§ Problem description: Return the lines below that contain "Adatkezelési".
===== Material for this task =====
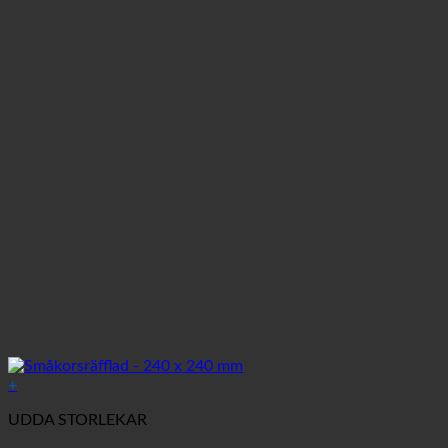
+
UDDA STORLEKAR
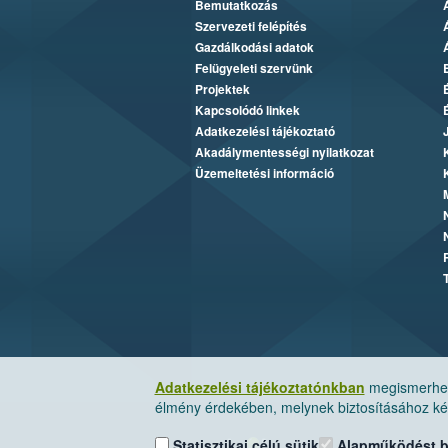
Bemutatkozás
Szervezeti felépítés
Gazdálkodási adatok
Felügyeleti szervünk
Projektek
Kapcsolódó linkek
Adatkezelési tájékoztató
Akadálymentességi nyilatkozat
Üzemeltetési információ
Adatkezelési tájékoztatónkban
megismerheti
élmény érdekében, melynek biztosításához kér
Statisztikai célú sütik
Alapműködést biz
=====
§ Worked solution:
Adatkezelési tájékoztató
Adatkezelési tájékoztatónkban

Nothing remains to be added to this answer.